‘Gateway’ program helps Baraboo student work toward diploma, college degree

February 21, 2019

Baraboo High School student Anthony Borkenhagen went from disengaged and often truant to a “model student” now on track to earn both a high school diploma and an associate degree next year through a Madison Area Technical College program.

Once skeptical of how the program would work, BHS counselor Kathy Thornburgh said Borkenhagen is her “best success story in 32 years of education.”

“He’s a huge success,” she said. “I think Anthony didn’t believe at first either that he could accomplish all this, and he’s just done an amazing job.”

At 20 years old, Borkenhagen has faced more barriers to his education than most students, especially after becoming addicted to drugs at 11.
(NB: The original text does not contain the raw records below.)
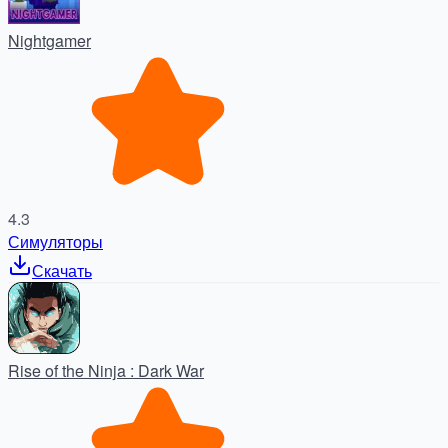
Nightgamer
4.3
Симуляторы
Скачать
Rise of the Ninja : Dark War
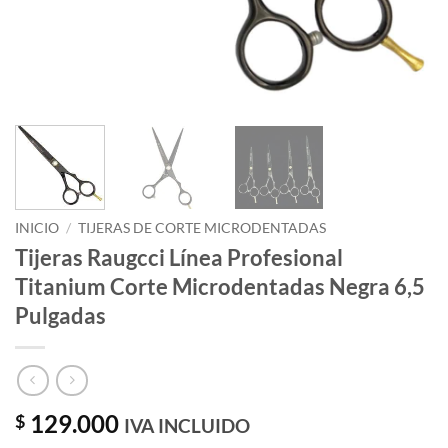
INICIO
/
TIJERAS DE CORTE MICRODENTADAS
Tijeras Raugcci Línea Profesional
Titanium Corte Microdentadas Negra 6,5
Pulgadas
129.000
$
IVA INCLUIDO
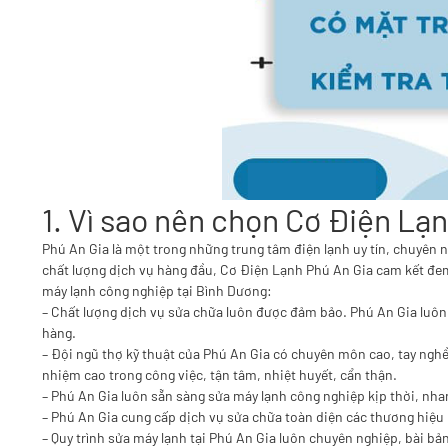
1. Vì sao nên chọn Cơ Điện Lạ
Phú An Gia là một trong những trung tâm điện lạnh uy tín, chuyên
chất lượng dịch vụ hàng đầu, Cơ Điện Lạnh Phú An Gia cam kết đem 
máy lạnh công nghiệp tại Bình Dương:
– Chất lượng dịch vụ sửa chữa luôn được đảm bảo. Phú An Gia luôn
hàng.
– Đội ngũ thợ kỹ thuật của Phú An Gia có chuyên môn cao, tay nghề
nhiệm cao trong công việc, tận tâm, nhiệt huyết, cẩn thận.
– Phú An Gia luôn sẵn sàng sửa máy lạnh công nghiệp kịp thời, nhan
– Phú An Gia cung cấp dịch vụ sửa chữa toàn diện các thương hiệu
– Quy trình sửa máy lạnh tại Phú An Gia luôn chuyên nghiệp, bài bả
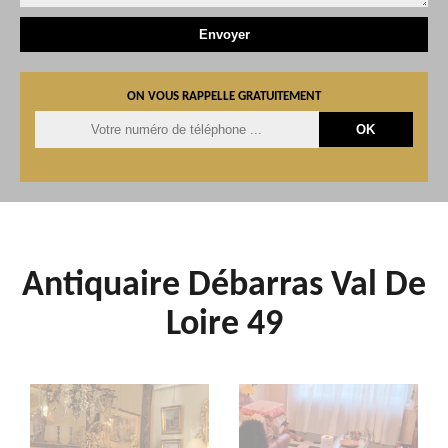
ON VOUS RAPPELLE GRATUITEMENT
Antiquaire Débarras Val De
Loire 49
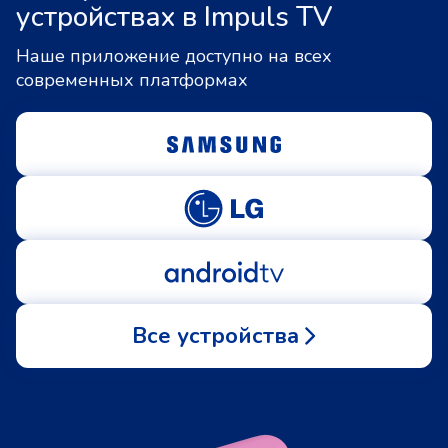
устройствах в Impuls TV
Наше приложение доступно на всех
современных платформах
Все устройства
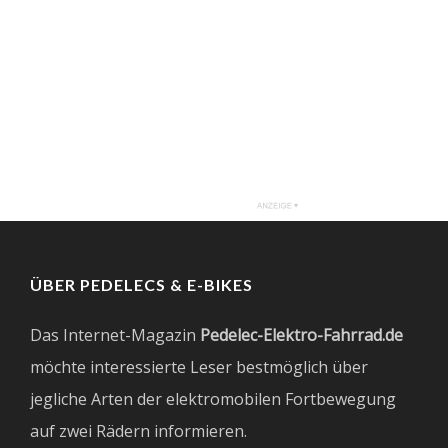
ÜBER PEDELECS & E-BIKES
Das Internet-Magazin
Pedelec-Elektro-Fahrrad.de
möchte interessierte Leser bestmöglich über
jegliche Arten der elektromobilen Fortbewegung
auf zwei Rädern informieren.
“The environment around me wasn’t all that good,” Borkenhagen said. But he worked to get clean two years ago with the help of a treatment counselor and group meetings. “I had to change who I was talking to, and that’s made a really big difference (academically).”
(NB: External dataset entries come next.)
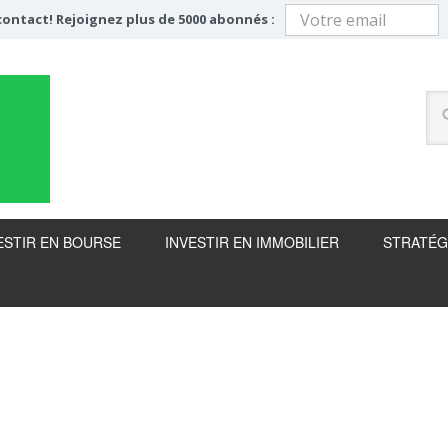
ontact! Rejoignez plus de 5000 abonnés :
ESTIR EN BOURSE
INVESTIR EN IMMOBILIER
STRATÉG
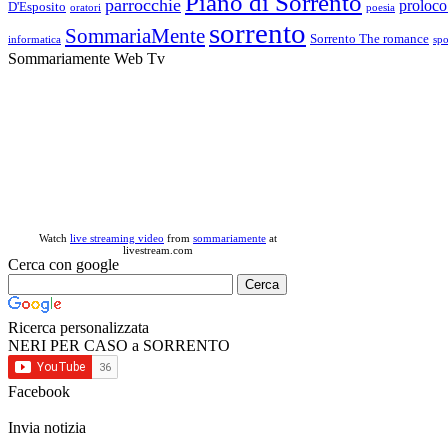
Piano di Sorrento
parrocchie
proloco
D'Esposito
oratori
poesia
sorrento
SommariaMente
Sorrento The romance
informatica
spo
Sommariamente Web Tv
Watch
live streaming video
from
sommariamente
at
livestream.com
Cerca con google
Ricerca personalizzata
NERI PER CASO a SORRENTO
Facebook
Invia notizia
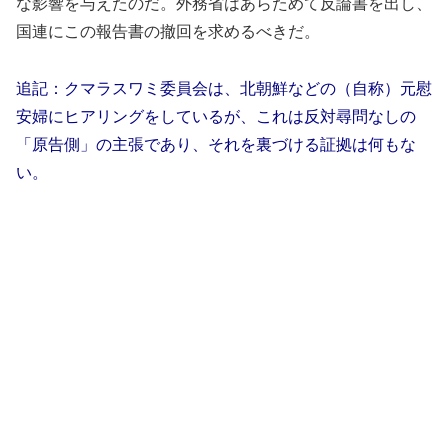
な影響を与えたのだ。外務省はあらためて反論書を出し、
国連にこの報告書の撤回を求めるべきだ。
追記：クマラスワミ委員会は、北朝鮮などの（自称）元慰
安婦にヒアリングをしているが、これは反対尋問なしの
「原告側」の主張であり、それを裏づける証拠は何もな
い。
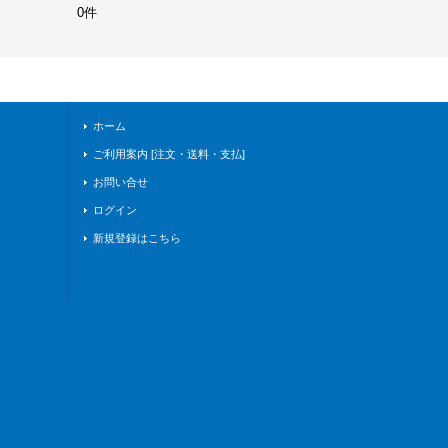
0件
ホーム
ご利用案内 [注文・送料・支払]
お問い合せ
ログイン
新規登録はこちら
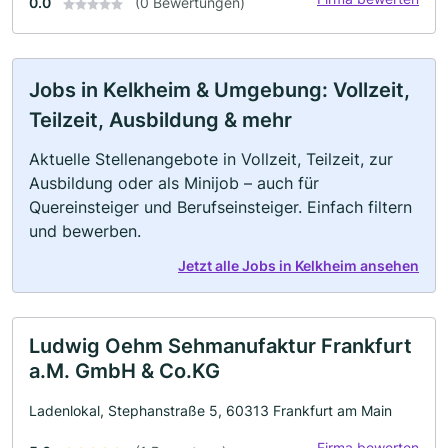
0.0
(0 Bewertungen)
Jobs in Kelkheim & Umgebung: Vollzeit,
Teilzeit, Ausbildung & mehr
Aktuelle Stellenangebote in Vollzeit, Teilzeit, zur
Ausbildung oder als Minijob – auch für
Quereinsteiger und Berufseinsteiger. Einfach filtern
und bewerben.
Jetzt alle Jobs in Kelkheim ansehen
Ludwig Oehm Sehmanufaktur Frankfurt
a.M. GmbH & Co.KG
Ladenlokal, Stephanstraße 5, 60313 Frankfurt am Main
Firma bewerten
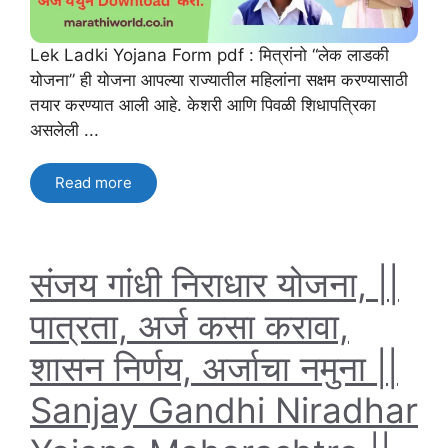
Lek Ladki Yojana Form pdf : मित्रांनो “लेक लाडकी
योजना” ही योजना आपल्या राज्यातील महिलांना सक्षम करण्यासाठी
तयार करण्यात आली आहे. केशरी आणि पिवळी शिधापत्रिका
असलेली ...
Read more
संजय गांधी निराधार योजना, ||
पात्रता, अर्ज कसा करावा,
शासन निर्णय, अर्जाचा नमुना ||
Sanjay Gandhi Niradhar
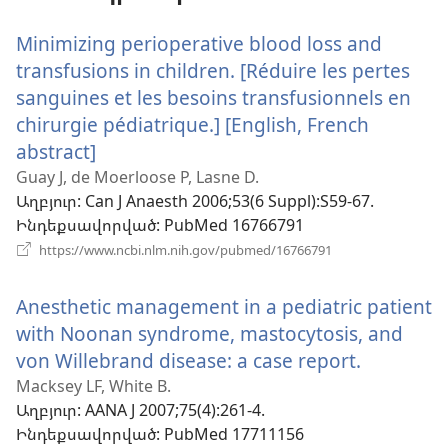
Minimizing perioperative blood loss and
transfusions in children. [Réduire les pertes
sanguines et les besoins transfusionnels en
chirurgie pédiatrique.] [English, French
abstract]
(բացվում
է
Guay J, de Moerloose P, Lasne D.
Աղբյուր
‎: Can J Anaesth 2006;53(6 Suppl):S59-67.
նոր
Ինդեքսավորված
‎: PubMed 16766791
պատուհան)
(բացվում
https://www.ncbi.nlm.nih.gov/pubmed/16766791
է
նոր
Anesthetic management in a pediatric patient
պատուհան)
with Noonan syndrome, mastocytosis, and
von Willebrand disease: a case report.
(բացվու
է
Macksey LF, White B.
Աղբյուր
‎: AANA J 2007;75(4):261-4.
նոր
Ինդեքսավորված
‎: PubMed 17711156
պատուհ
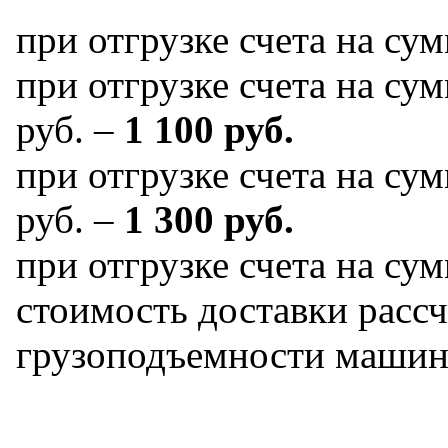
при отгрузке счета на су
при отгрузке счета на сум
руб. –
1 100 руб.
при отгрузке счета на сум
руб. –
1 300 руб.
при отгрузке счета на сум
стоимость доставки рассч
грузоподъемности машин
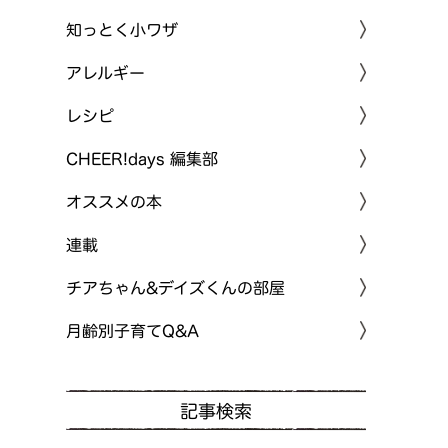
知っとく小ワザ
アレルギー
レシピ
CHEER!days 編集部
オススメの本
連載
チアちゃん&デイズくんの部屋
月齢別子育てQ&A
記事検索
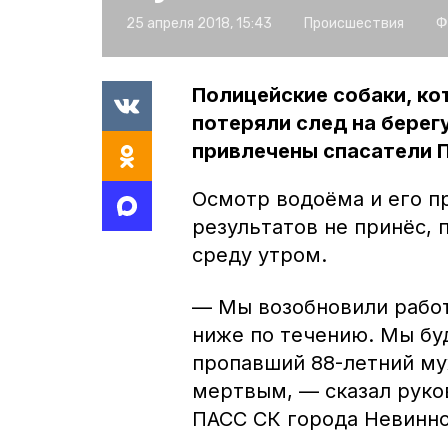
25 апреля 2018, 15:43
Происшествия
Ф
Полицейские собаки, ко
потеряли след на берегу
привлечены спасатели 
Осмотр водоёма и его п
результатов не принёс,
среду утром.
— Мы возобновили работ
ниже по течению. Мы бу
пропавший 88-летний му
мертвым, — сказал руко
ПАСС СК города Невинно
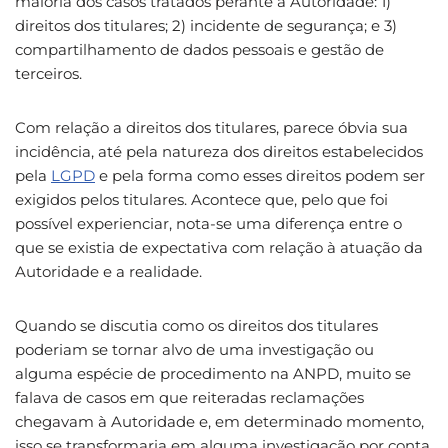
maioria dos casos tratados perante a Autoridade: 1)
direitos dos titulares; 2) incidente de segurança; e 3)
compartilhamento de dados pessoais e gestão de
terceiros.
Com relação a direitos dos titulares, parece óbvia sua
incidência, até pela natureza dos direitos estabelecidos
pela
LGPD
e pela forma como esses direitos podem ser
exigidos pelos titulares. Acontece que, pelo que foi
possível experienciar, nota-se uma diferença entre o
que se existia de expectativa com relação à atuação da
Autoridade e a realidade.
Quando se discutia como os direitos dos titulares
poderiam se tornar alvo de uma investigação ou
alguma espécie de procedimento na ANPD, muito se
falava de casos em que reiteradas reclamações
chegavam à Autoridade e, em determinado momento,
isso se transformaria em alguma investigação por conta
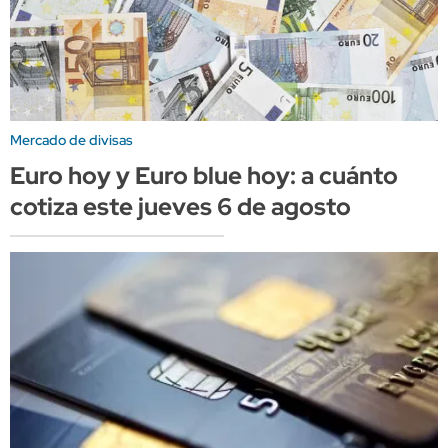
Mercado de divisas
Euro hoy y Euro blue hoy: a cuánto
cotiza este jueves 6 de agosto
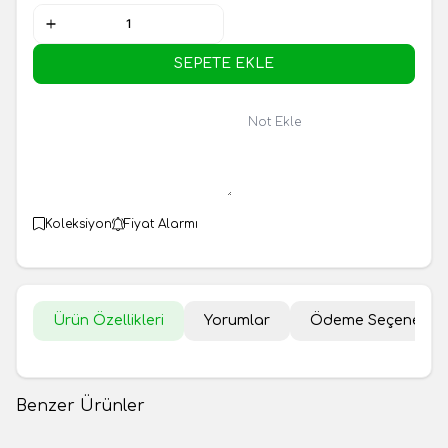
SEPETE EKLE
Not Ekle
Koleksiyon
Fiyat Alarmı
Ürün Özellikleri
Yorumlar
Ödeme Seçenekler
Benzer Ürünler
Dubai Fıstıklı Kurabiye 500gr
Beyaz Çikolatalı Hünkar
Thornburgh, witnessing Borkenhagen’s change in attitude when others might have given up, helped him explore his options to earn a diploma, which she knew “he badly wanted.”

A representative from Madison College recently introduced Baraboo administrators to the Gateway to College program, which offers dual credit for students ages 16 to 21 — likely those who dropped out of high school or who struggle in a traditional high school. Madison College’s Portage campus became the first regional campus to offer the national program, though it has existed at the Truax campus in Madison for the past five years. Baraboo signed on last fall.

Participating students can earn college credit while simultaneously completing their high school diploma requirements in Gateway. That dual purpose, plus the prospect of being a college student, appealed to Borkenhagen.

“I think it’s just cool that I can graduate with college credits and then go from there,” he said.

Since taking classes five days a week at Madison College, he’s found the environment makes a difference, too — his classmates there have chosen to pursue their education. In his first semester in Gateway, he earned a 3.25 GPA and made it into the National Honor Society.

The program has built Borkenhagen’s confidence, Thornburgh said, noting that many students hesitate to pursue higher education if they struggled in high school. Being able to earn both college and high school credit will make him want to continue his education because “he’s proven that he can do this,” Thornburgh said.

Borkenhagen is on track to receive his Baraboo High School diploma in January. Six months later, he plans to have an associate degree from Madison College. And after that, he’s considering applying to the University of Wisconsin-Madison.

He doesn’t yet know what field he’ll eventually go into, though his father’s work as a chemist intrigues him. Thornburgh said he’s open to many things.

“It’s kind of neat to see,” she said, “because I think four years ago, you know, he was just hoping to get through the day.”

She hopes Borkenhagen will show other students that they, too, can succeed. He has offered to speak with students about his experience and encourage them to join Gateway — a method that might make them more likely to listen than hearing from an older adult.

“The program is just an awesome opportunity for students to get their life back on track,” Borkenhagen said.